#### Provided material ####

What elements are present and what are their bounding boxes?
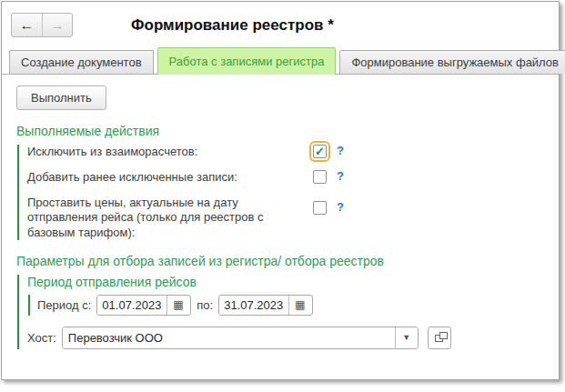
tab-export-files[interactable]: Формирование выгружаемых файлов xyxy=(339,50,565,74)
host-open-button[interactable] xyxy=(428,327,451,349)
back-button[interactable]: ← xyxy=(12,14,42,36)
period-row: Период с: ▦ по: ▦ xyxy=(37,295,544,316)
period-from-calendar-button[interactable]: ▦ xyxy=(166,296,188,315)
period-from-field: ▦ xyxy=(96,295,191,316)
period-to-calendar-button[interactable]: ▦ xyxy=(288,296,310,315)
host-label: Хост: xyxy=(27,331,56,345)
host-input[interactable] xyxy=(63,327,395,348)
forward-button[interactable]: → xyxy=(42,14,72,36)
calendar-icon: ▦ xyxy=(295,298,305,311)
period-group-title: Период отправления рейсов xyxy=(27,275,544,289)
checkbox-label: Проставить цены, актуальные на дату отпр… xyxy=(27,196,308,240)
history-nav-group: ← → xyxy=(11,13,73,37)
period-to-field: ▦ xyxy=(218,295,313,316)
period-group-body: Период с: ▦ по: ▦ xyxy=(28,295,544,316)
window-header: ← → Формирование реестров * xyxy=(2,2,559,37)
execute-button[interactable]: Выполнить xyxy=(16,85,106,110)
checkbox-label: Добавить ранее исключенные записи: xyxy=(27,170,308,185)
params-group-title: Параметры для отбора записей из регистра… xyxy=(16,254,544,268)
exclude-checkbox[interactable] xyxy=(313,145,327,158)
checkbox-label: Исключить из взаиморасчетов: xyxy=(27,145,308,159)
host-dropdown-button[interactable]: ▼ xyxy=(395,327,418,348)
add-excluded-checkbox[interactable] xyxy=(313,170,327,184)
params-group-body: Период отправления рейсов Период с: ▦ по… xyxy=(17,275,544,349)
back-arrow-icon: ← xyxy=(20,17,35,34)
app-window: ← → Формирование реестров * Создание док… xyxy=(1,1,560,380)
page-title: Формирование реестров * xyxy=(131,16,334,35)
checkbox-row-set-prices: Проставить цены, актуальные на дату отпр… xyxy=(27,196,544,240)
help-link-icon[interactable]: ? xyxy=(337,200,344,214)
chevron-down-icon: ▼ xyxy=(402,333,410,342)
tab-register-records[interactable]: Работа с записями регистра xyxy=(157,47,337,75)
period-from-label: Период с: xyxy=(37,298,91,312)
calendar-icon: ▦ xyxy=(173,298,183,311)
forward-arrow-icon: → xyxy=(50,17,65,34)
open-icon xyxy=(435,335,443,342)
host-row: Хост: ▼ xyxy=(27,327,544,349)
period-to-input[interactable] xyxy=(219,296,288,315)
period-to-label: по: xyxy=(197,298,213,312)
period-from-input[interactable] xyxy=(97,296,166,315)
actions-group-title: Выполняемые действия xyxy=(16,124,544,138)
host-combo-field: ▼ xyxy=(62,327,419,349)
tab-panel: Выполнить Выполняемые действия Исключить… xyxy=(2,75,559,349)
help-link-icon[interactable]: ? xyxy=(337,169,344,183)
actions-group-body: Исключить из взаиморасчетов: ? Добавить … xyxy=(17,145,544,240)
tab-bar: Создание документов Работа с записями ре… xyxy=(2,48,559,75)
help-link-icon[interactable]: ? xyxy=(337,144,344,157)
tab-document-creation[interactable]: Создание документов xyxy=(9,50,154,74)
checkbox-row-exclude: Исключить из взаиморасчетов: ? xyxy=(27,145,544,160)
checkbox-row-add-excluded: Добавить ранее исключенные записи: ? xyxy=(27,170,544,186)
set-prices-checkbox[interactable] xyxy=(313,201,327,215)
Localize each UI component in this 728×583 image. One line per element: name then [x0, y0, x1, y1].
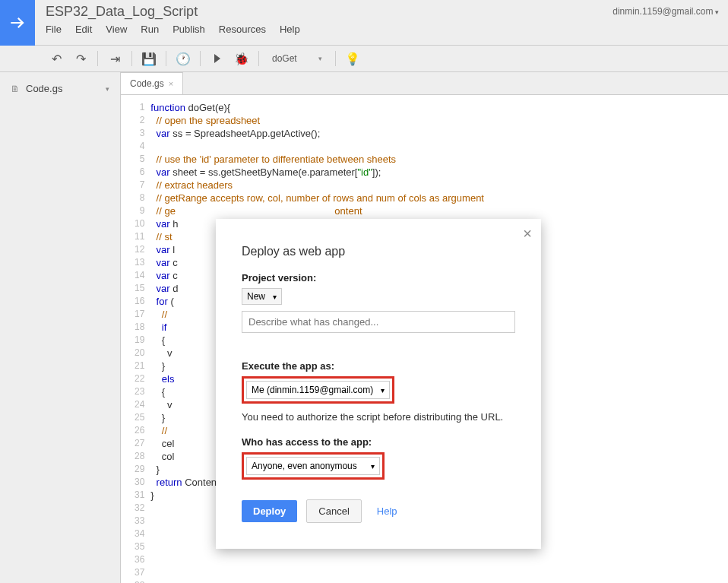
run-button[interactable]	[207, 48, 228, 69]
version-select[interactable]: New	[242, 288, 282, 305]
sidebar-filename: Code.gs	[26, 83, 62, 94]
indent-button[interactable]: ⇥	[104, 48, 125, 69]
debug-button[interactable]: 🐞	[231, 48, 252, 69]
hint-button[interactable]: 💡	[342, 48, 363, 69]
sidebar-file[interactable]: 🗎 Code.gs ▾	[0, 78, 120, 99]
user-account[interactable]: dinmin.1159@gmail.com	[603, 0, 728, 23]
version-label: Project version:	[242, 272, 515, 284]
toolbar: ↶ ↷ ⇥ 💾 🕐 🐞 doGet 💡	[0, 46, 728, 72]
auth-note: You need to authorize the script before …	[242, 411, 515, 423]
separator	[131, 51, 132, 66]
file-icon: 🗎	[11, 84, 20, 94]
menu-resources[interactable]: Resources	[219, 24, 266, 35]
save-button[interactable]: 💾	[138, 48, 160, 69]
access-select[interactable]: Anyone, even anonymous	[246, 457, 380, 475]
access-label: Who has access to the app:	[242, 436, 515, 448]
redo-button[interactable]: ↷	[70, 48, 91, 69]
document-title[interactable]: ESP32_Data_Log_Script	[46, 4, 593, 20]
header: ESP32_Data_Log_Script File Edit View Run…	[0, 0, 728, 46]
highlight-box: Anyone, even anonymous	[242, 452, 385, 480]
separator	[335, 51, 336, 66]
menu-bar: File Edit View Run Publish Resources Hel…	[46, 24, 593, 35]
close-tab-icon[interactable]: ×	[169, 79, 173, 88]
menu-publish[interactable]: Publish	[173, 24, 205, 35]
separator	[97, 51, 98, 66]
deploy-modal: × Deploy as web app Project version: New…	[216, 219, 541, 549]
version-description-input[interactable]	[242, 311, 515, 333]
menu-help[interactable]: Help	[280, 24, 300, 35]
sidebar: 🗎 Code.gs ▾	[0, 72, 120, 583]
deploy-button[interactable]: Deploy	[242, 500, 297, 522]
line-gutter: 1234567891011121314151617181920212223242…	[121, 95, 150, 583]
separator	[258, 51, 259, 66]
chevron-down-icon[interactable]: ▾	[106, 85, 109, 93]
highlight-box: Me (dinmin.1159@gmail.com)	[242, 376, 394, 404]
app-logo[interactable]	[0, 0, 35, 46]
triggers-button[interactable]: 🕐	[173, 48, 194, 69]
menu-edit[interactable]: Edit	[75, 24, 92, 35]
separator	[166, 51, 166, 66]
menu-view[interactable]: View	[106, 24, 127, 35]
tabs: Code.gs ×	[121, 72, 728, 95]
menu-file[interactable]: File	[46, 24, 62, 35]
execute-as-select[interactable]: Me (dinmin.1159@gmail.com)	[246, 381, 390, 399]
arrow-right-icon	[8, 13, 27, 33]
modal-buttons: Deploy Cancel Help	[242, 499, 515, 523]
cancel-button[interactable]: Cancel	[306, 499, 361, 523]
modal-title: Deploy as web app	[242, 245, 515, 258]
play-icon	[214, 54, 220, 63]
tab-label: Code.gs	[130, 78, 164, 89]
menu-run[interactable]: Run	[141, 24, 159, 35]
function-select[interactable]: doGet	[265, 49, 329, 68]
undo-button[interactable]: ↶	[46, 48, 67, 69]
help-link[interactable]: Help	[377, 505, 397, 517]
execute-as-label: Execute the app as:	[242, 360, 515, 372]
separator	[200, 51, 201, 66]
tab-code[interactable]: Code.gs ×	[121, 72, 183, 94]
close-modal-button[interactable]: ×	[523, 225, 532, 242]
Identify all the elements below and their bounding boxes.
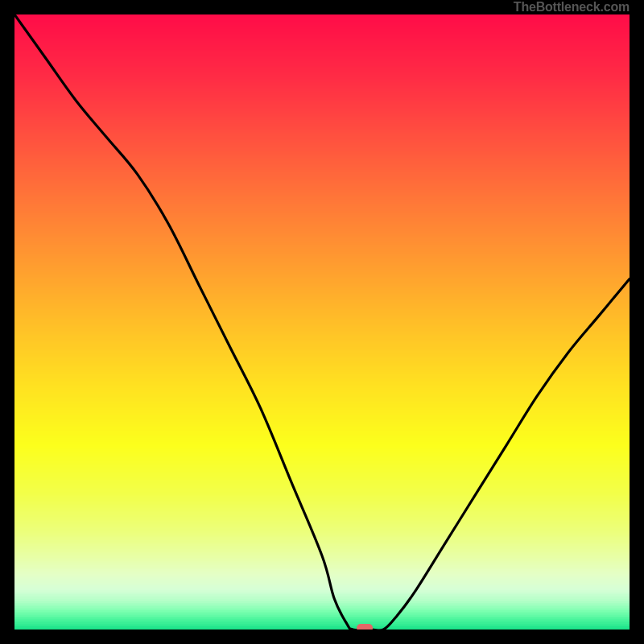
chart-frame: TheBottleneck.com [0, 0, 644, 644]
attribution-text: TheBottleneck.com [514, 0, 630, 14]
minimum-marker [357, 624, 374, 630]
bottleneck-curve [14, 14, 630, 630]
plot-area [14, 14, 630, 630]
curve-svg [14, 14, 630, 630]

####

* [Task to carry out]
Without including any picture, copy the listing above exactly and in full.

* [Response to the task]
What elements are present and what are their bounding boxes?
tab-export-files[interactable]: Формирование выгружаемых файлов xyxy=(339,50,565,74)
host-open-button[interactable] xyxy=(428,327,451,349)
back-button[interactable]: ← xyxy=(12,14,42,36)
period-row: Период с: ▦ по: ▦ xyxy=(37,295,544,316)
period-from-calendar-button[interactable]: ▦ xyxy=(166,296,188,315)
period-from-field: ▦ xyxy=(96,295,191,316)
period-to-calendar-button[interactable]: ▦ xyxy=(288,296,310,315)
host-label: Хост: xyxy=(27,331,56,345)
host-input[interactable] xyxy=(63,327,395,348)
forward-button[interactable]: → xyxy=(42,14,72,36)
calendar-icon: ▦ xyxy=(295,298,305,311)
period-group-title: Период отправления рейсов xyxy=(27,275,544,289)
checkbox-label: Проставить цены, актуальные на дату отпр… xyxy=(27,196,308,240)
history-nav-group: ← → xyxy=(11,13,73,37)
period-to-field: ▦ xyxy=(218,295,313,316)
period-group-body: Период с: ▦ по: ▦ xyxy=(28,295,544,316)
window-header: ← → Формирование реестров * xyxy=(2,2,559,37)
execute-button[interactable]: Выполнить xyxy=(16,85,106,110)
checkbox-label: Добавить ранее исключенные записи: xyxy=(27,170,308,185)
params-group-title: Параметры для отбора записей из регистра… xyxy=(16,254,544,268)
exclude-checkbox[interactable] xyxy=(313,145,327,158)
checkbox-label: Исключить из взаиморасчетов: xyxy=(27,145,308,159)
host-dropdown-button[interactable]: ▼ xyxy=(395,327,418,348)
add-excluded-checkbox[interactable] xyxy=(313,170,327,184)
params-group-body: Период отправления рейсов Период с: ▦ по… xyxy=(17,275,544,349)
back-arrow-icon: ← xyxy=(20,17,35,34)
app-window: ← → Формирование реестров * Создание док… xyxy=(1,1,560,380)
page-title: Формирование реестров * xyxy=(131,16,334,35)
checkbox-row-set-prices: Проставить цены, актуальные на дату отпр… xyxy=(27,196,544,240)
help-link-icon[interactable]: ? xyxy=(337,200,344,214)
chevron-down-icon: ▼ xyxy=(402,333,410,342)
tab-register-records[interactable]: Работа с записями регистра xyxy=(157,47,337,75)
period-from-label: Период с: xyxy=(37,298,91,312)
calendar-icon: ▦ xyxy=(173,298,183,311)
forward-arrow-icon: → xyxy=(50,17,65,34)
open-icon xyxy=(435,335,443,342)
host-row: Хост: ▼ xyxy=(27,327,544,349)
period-to-input[interactable] xyxy=(219,296,288,315)
period-to-label: по: xyxy=(197,298,213,312)
period-from-input[interactable] xyxy=(97,296,166,315)
actions-group-title: Выполняемые действия xyxy=(16,124,544,138)
host-combo-field: ▼ xyxy=(62,327,419,349)
tab-panel: Выполнить Выполняемые действия Исключить… xyxy=(2,75,559,349)
help-link-icon[interactable]: ? xyxy=(337,169,344,183)
actions-group-body: Исключить из взаиморасчетов: ? Добавить … xyxy=(17,145,544,240)
tab-bar: Создание документов Работа с записями ре… xyxy=(2,48,559,75)
help-link-icon[interactable]: ? xyxy=(337,144,344,157)
tab-document-creation[interactable]: Создание документов xyxy=(9,50,154,74)
checkbox-row-exclude: Исключить из взаиморасчетов: ? xyxy=(27,145,544,160)
checkbox-row-add-excluded: Добавить ранее исключенные записи: ? xyxy=(27,170,544,186)
set-prices-checkbox[interactable] xyxy=(313,201,327,215)
Localize each UI component in this 728×583 image. One line per element: name then [x0, y0, x1, y1].
run-button[interactable]	[207, 48, 228, 69]
version-select[interactable]: New	[242, 288, 282, 305]
sidebar-filename: Code.gs	[26, 83, 62, 94]
indent-button[interactable]: ⇥	[104, 48, 125, 69]
debug-button[interactable]: 🐞	[231, 48, 252, 69]
hint-button[interactable]: 💡	[342, 48, 363, 69]
sidebar-file[interactable]: 🗎 Code.gs ▾	[0, 78, 120, 99]
user-account[interactable]: dinmin.1159@gmail.com	[603, 0, 728, 23]
version-label: Project version:	[242, 272, 515, 284]
toolbar: ↶ ↷ ⇥ 💾 🕐 🐞 doGet 💡	[0, 46, 728, 72]
auth-note: You need to authorize the script before …	[242, 411, 515, 423]
separator	[131, 51, 132, 66]
file-icon: 🗎	[11, 84, 20, 94]
menu-resources[interactable]: Resources	[219, 24, 266, 35]
save-button[interactable]: 💾	[138, 48, 160, 69]
access-select[interactable]: Anyone, even anonymous	[246, 457, 380, 475]
access-label: Who has access to the app:	[242, 436, 515, 448]
redo-button[interactable]: ↷	[70, 48, 91, 69]
document-title[interactable]: ESP32_Data_Log_Script	[46, 4, 593, 20]
header: ESP32_Data_Log_Script File Edit View Run…	[0, 0, 728, 46]
highlight-box: Anyone, even anonymous	[242, 452, 385, 480]
separator	[335, 51, 336, 66]
menu-bar: File Edit View Run Publish Resources Hel…	[46, 24, 593, 35]
close-tab-icon[interactable]: ×	[169, 79, 173, 88]
menu-publish[interactable]: Publish	[173, 24, 205, 35]
separator	[97, 51, 98, 66]
deploy-modal: × Deploy as web app Project version: New…	[216, 219, 541, 549]
version-description-input[interactable]	[242, 311, 515, 333]
menu-help[interactable]: Help	[280, 24, 300, 35]
sidebar: 🗎 Code.gs ▾	[0, 72, 120, 583]
deploy-button[interactable]: Deploy	[242, 500, 297, 522]
line-gutter: 1234567891011121314151617181920212223242…	[121, 95, 150, 583]
separator	[258, 51, 259, 66]
chevron-down-icon[interactable]: ▾	[106, 85, 109, 93]
highlight-box: Me (dinmin.1159@gmail.com)	[242, 376, 394, 404]
app-logo[interactable]	[0, 0, 35, 46]
triggers-button[interactable]: 🕐	[173, 48, 194, 69]
menu-edit[interactable]: Edit	[75, 24, 92, 35]
separator	[166, 51, 166, 66]
menu-view[interactable]: View	[106, 24, 127, 35]
tabs: Code.gs ×	[121, 72, 728, 95]
menu-file[interactable]: File	[46, 24, 62, 35]
execute-as-select[interactable]: Me (dinmin.1159@gmail.com)	[246, 381, 390, 399]
arrow-right-icon	[8, 13, 27, 33]
modal-buttons: Deploy Cancel Help	[242, 499, 515, 523]
cancel-button[interactable]: Cancel	[306, 499, 361, 523]
modal-title: Deploy as web app	[242, 245, 515, 258]
play-icon	[214, 54, 220, 63]
tab-label: Code.gs	[130, 78, 164, 89]
menu-run[interactable]: Run	[141, 24, 159, 35]
function-select[interactable]: doGet	[265, 49, 329, 68]
undo-button[interactable]: ↶	[46, 48, 67, 69]
help-link[interactable]: Help	[377, 505, 397, 517]
execute-as-label: Execute the app as:	[242, 360, 515, 372]
separator	[200, 51, 201, 66]
tab-code[interactable]: Code.gs ×	[121, 72, 183, 94]
close-modal-button[interactable]: ×	[523, 225, 532, 242]
Identify all the elements below and their bounding boxes.
chart-frame: TheBottleneck.com [0, 0, 644, 644]
attribution-text: TheBottleneck.com [514, 0, 630, 14]
minimum-marker [357, 624, 374, 630]
bottleneck-curve [14, 14, 630, 630]
plot-area [14, 14, 630, 630]
curve-svg [14, 14, 630, 630]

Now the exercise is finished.